***** Data for processing
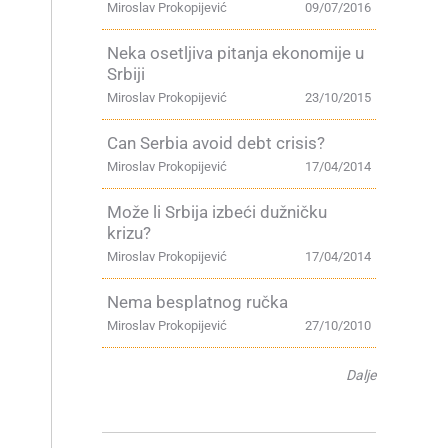
Miroslav Prokopijević
09/07/2016
Neka osetljiva pitanja ekonomije u
Srbiji
Miroslav Prokopijević
23/10/2015
Can Serbia avoid debt crisis?
Miroslav Prokopijević
17/04/2014
Može li Srbija izbeći dužničku
krizu?
Miroslav Prokopijević
17/04/2014
Nema besplatnog ručka
Miroslav Prokopijević
27/10/2010
Dalje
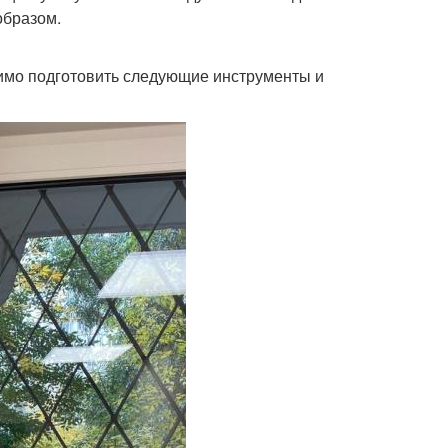
образом.
димо подготовить следующие инструменты и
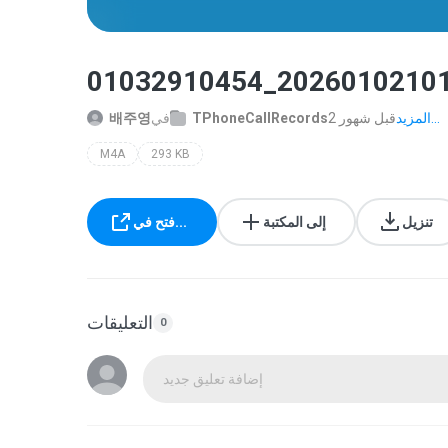
01032910454_2026010210
المزيد...
2 قبل شهور
TPhoneCallRecords
في
배주영
M4A
293 KB
تنزيل
إلى المكتبة
فتح في...
التعليقات
0
إضافة تعليق جديد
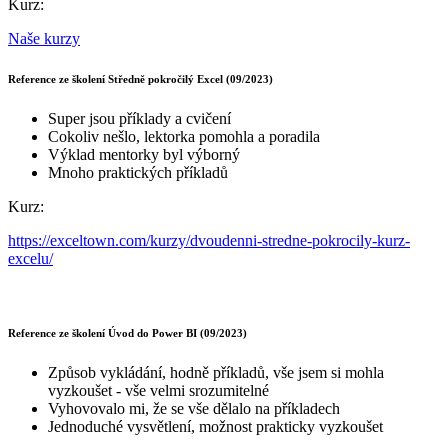
Kurz:
Naše kurzy
Reference ze školení Středně pokročilý Excel (09/2023)
Super jsou příklady a cvičení
Cokoliv nešlo, lektorka pomohla a poradila
Výklad mentorky byl výborný
Mnoho praktických příkladů
Kurz:
https://exceltown.com/kurzy/dvoudenni-stredne-pokrocily-kurz-
excelu/
Reference ze školení Úvod do Power BI (09/2023)
Způsob vykládání, hodně příkladů, vše jsem si mohla
vyzkoušet - vše velmi srozumitelné
Vyhovovalo mi, že se vše dělalo na příkladech
Jednoduché vysvětlení, možnost prakticky vyzkoušet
**********
[Work to be completed]
Produce an exact copy of each line of data, skipping embedded images.

[Solution to this problem]
Miroslav Prokopijević
09/07/2016
Neka osetljiva pitanja ekonomije u
Srbiji
Miroslav Prokopijević
23/10/2015
Can Serbia avoid debt crisis?
Miroslav Prokopijević
17/04/2014
Može li Srbija izbeći dužničku
krizu?
Miroslav Prokopijević
17/04/2014
Nema besplatnog ručka
Miroslav Prokopijević
27/10/2010
Dalje
образом.
димо подготовить следующие инструменты и
01032910454_2026010210
المزيد...
2 قبل شهور
TPhoneCallRecords
في
배주영
M4A
293 KB
تنزيل
إلى المكتبة
فتح في...
التعليقات
0
إضافة تعليق جديد
Kurz:
Naše kurzy
Reference ze školení Středně pokročilý Excel (09/2023)
Super jsou příklady a cvičení
Cokoliv nešlo, lektorka pomohla a poradila
Výklad mentorky byl výborný
Mnoho praktických příkladů
Kurz:
https://exceltown.com/kurzy/dvoudenni-stredne-pokrocily-kurz-
excelu/
Reference ze školení Úvod do Power BI (09/2023)
Způsob vykládání, hodně příkladů, vše jsem si mohla
vyzkoušet - vše velmi srozumitelné
Vyhovovalo mi, že se vše dělalo na příkladech
Jednoduché vysvětlení, možnost prakticky vyzkoušet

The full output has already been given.